DESCRIPTION (provided by applicant): In order to grow beyond minimal size (3 mm3), tumors must generate a new vascular supply (angiogenesis) for the purpose of gas exchange, cell nutrition, and waste disposal. Among many angiogenic factors, VEGF-A has been shown to be the most important one in tumor angiogenesis and associated microvessel permeability to plasma proteins. A humanized antibody to VEGF-A165, Avastin, has been developed and shown to be effective in treating several types of cancers. However, Avastin has significant toxic side effects. Therefore, it is desirable to identify whether downstream targets of VEGF signaling can be used as promising therapeutic targets with less toxic effects. Our recent work showed that the orphan nuclear receptor TR3 (mouse analogue, Nur77) was highly upregulated by VEGF-A165 in cultured endothelial cells and in pathological angiogenesis and that it was required for VEGF-A165-induced endothelial cell proliferation and survival in vitro and Matrigel angiogenesis in vivo. Overexpression of TR3 cDNA induced endothelial cell proliferation and survival in vitro and in Matrigel angiogenesis in vivo, even in the absence of VEGF-A165. The transcriptional activity of TR3 is required for its function in angiogenesis. Further, B16 melanoma growth was completely inhibited in Nur77-/- mice, most likely through inhibition of tumor angiogenesis. Nur77-/- mice have no obvious developmental defect. Our overall hypothesis is that TR3/Nur77 regulates tumor growth through regulation of angiogenesis and associated microvessel permeability. To prove our hypothesis and gain insight into the molecular mechanisms, we will study tumor growth in transgenic mice that Nur77 activity is inhibited in mouse endothelium in Aim 1. Our second aim will investigate that TR3/Nur77 regulates tumor angiogenesis and its associated microvessel permeability by destabilization of VE-cadherin adherences junctions. In the last aim, we will delineate the transcriptional mechanisms by which TR3 regulates VE-cadherin expression. The information from this study will not only enhance our understanding of the pathophyiosiology of tumorigenesis but also help us to develop effective therapeutic approaches for treatment of cancers. PUBLIC HEALTH RELEVANCE: The mechanism of tumor growth is largely unknown. Our current proposal will identify that Nur77 is an excellent target for cancer therapy.

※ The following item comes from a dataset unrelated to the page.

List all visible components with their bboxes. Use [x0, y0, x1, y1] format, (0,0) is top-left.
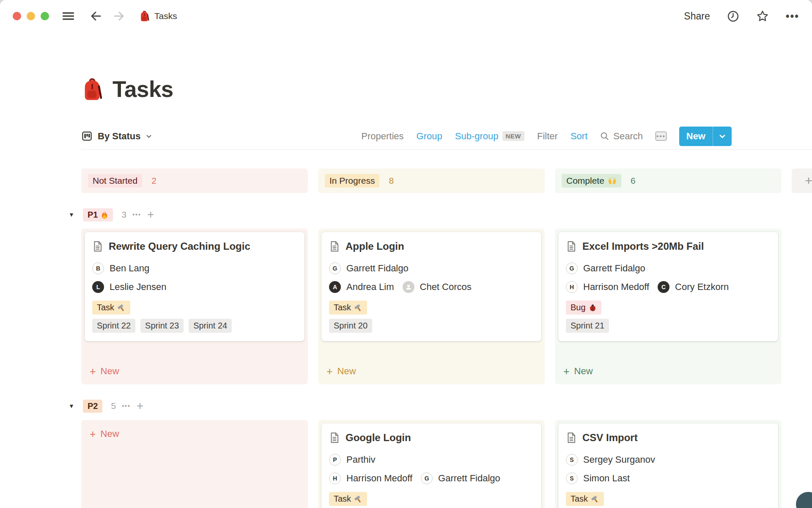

描述（由申请人提供）：为了超过最小尺寸（3 mm3），肿瘤必须产生新的血管供应（血管生成），以实现气体交换，细胞营养和废物处理。在许多血管生成因子中，VEGF-A已被证明是肿瘤血管生成和相关的微血管渗透性对血浆蛋白的最重要的因素。已经开发出一种对VEGF-A165的人源化抗体，已开发并证明可以有效治疗几种类型的癌症。但是，阿瓦斯汀具有明显的毒性副作用。因此，希望确定VEGF信号的下游目标是否可以用作有前途的治疗靶标的毒性较少。我们最近的工作表明，在培养的内皮细胞和病理血管生成中，VEGF-A165高度上调了孤儿核受体TR3（小鼠类似物，NUR77），在VEGF-A165诱导的内皮细胞增殖和生存中，植物和伴随的植物生存是vEGF-A165所必需的。 TR3 cDNA的过表达在体外以及体内的基质凝胶血管生成中诱导的内皮细胞增殖和存活，即使在没有VEGF-A165的情况下也是如此。 TR3在血管生成中的功能是必需的。此外，在NUR77 - / - 小鼠中，B16黑色素瘤的生长完全受到抑制肿瘤血管生成。 NUR77 - / - 小鼠没有明显的发育缺陷。我们的总体假设是，TR3/NUR77通过调节血管生成和相关微血管通透性来调节肿瘤的生长。为了证明我们的假设并洞悉分子机制，我们将研究转基因小鼠的肿瘤生长，即AIM 1中的小鼠内皮中抑制NUR77活性。我们的第二个目标将调查TR3/NUR77调节肿瘤血管生成及其与ve-Cadherens of Ve-Cadherions de-Cadherensebensions gribensebense nerderense hearsherenserens nerderense nerderense nerderense nerderence nerderense nerderense nerherenserens nerherdensebensebensions nagctctctctctctctctctctctsctions in tr3/nur77。在最后一个目标中，我们将描述TR3调节VE-钙粘蛋白表达的转录机制。这项研究的信息不仅将增强我们对肿瘤发生病理生物生物学的理解，而且还可以帮助我们开发有效的治疗方法来治疗癌症。公共卫生相关性：肿瘤生长的机制在很大程度上尚不清楚。我们目前的建议将确定NUR77是癌症治疗的绝佳目标。